A fith-order Runge-Kutta in the interaction picture method for simulating the nonlinear Schrödinger equation

The nonlinear Schrödinger equation (NLSE) is a version of the well known Schrödinger Equation that describes complex wave forms in a nonlinear medium. One of the most important applications of this equation is in fibre optics, where data is transferred using light pulses through optical fibres. During pulse propagation, the optical pulse interacts with dispersive and nonlinear properties of the fibre which makes it a good example of a nonlinear medium. Therefore the waveform of the pulse of light that travels through the fibre can be modelled using the NLSE. However, analytical solutions to explain light-pulse propagation exist for only a few specific cases such as solitons for specific ratios of dispersive and nonlinear properties of the fiber. If the conditions were to change even slightly, one would not be able to solve the NLSE analytically. Since the optical fibre has a number of higher-order linear and nonlinear properties such as higher-order dispersion, pulse self-steepening and Raman effects, an analytic solution does not exist to explain pulse dynamics when one includes these effects with the NLSE. In this case, the equation needs to be modified to include additional terms related to the above effects.
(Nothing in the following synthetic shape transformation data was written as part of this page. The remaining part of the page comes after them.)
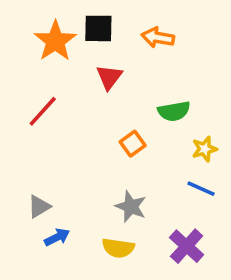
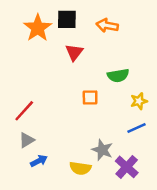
red line: (43, 111) -> (24, 111), moved
orange square: (133, 144) -> (90, 97), turned 35
blue line: (201, 189) -> (136, 128), turned -48
gray star: (131, 207) -> (102, 150), moved

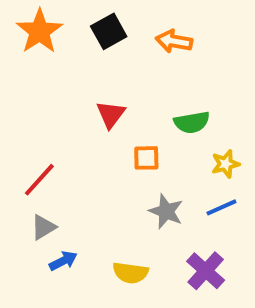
black square: (67, 19) -> (109, 31), turned -30
orange star: (38, 28) -> (39, 31), moved
red triangle: (74, 52) -> (111, 114), moved
gray star: (102, 150) -> (166, 211), moved

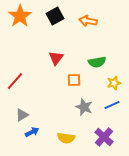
red line: (39, 180) -> (15, 81), moved

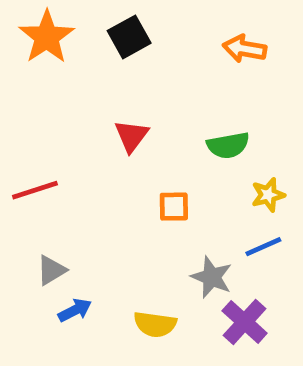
orange arrow: (88, 21) -> (245, 49), moved
orange square: (74, 80) -> (174, 207), moved
red line: (15, 81) -> (35, 190), turned 30
gray star: (84, 107) -> (212, 277), moved

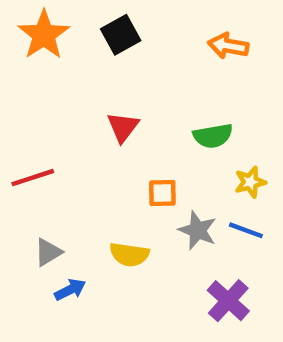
blue line: (263, 247) -> (246, 230), turned 44
gray star: (212, 277) -> (198, 230), moved
yellow semicircle: (155, 324) -> (129, 254), moved

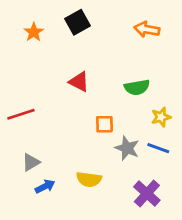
orange star: (44, 35) -> (34, 32), moved, size x0.6
red triangle: (123, 127) -> (79, 82), turned -40
yellow semicircle: (129, 254) -> (89, 179), moved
This new equation is called the perturbed nonlinear Schrödinger equation. To solve the NLSE, the most well known method of solving it is the split-step Fourier method. Using this method allows a method known as the fourth order Runge-Kutta in the interaction picture can be used to solve the NLSE efficiently. However in this project, A higher order Runge-Kutta method called the Dormand-Prince method has been implemented in the interaction picture, and it proves to be even more efficient than the fourth order Runge-Kutta method.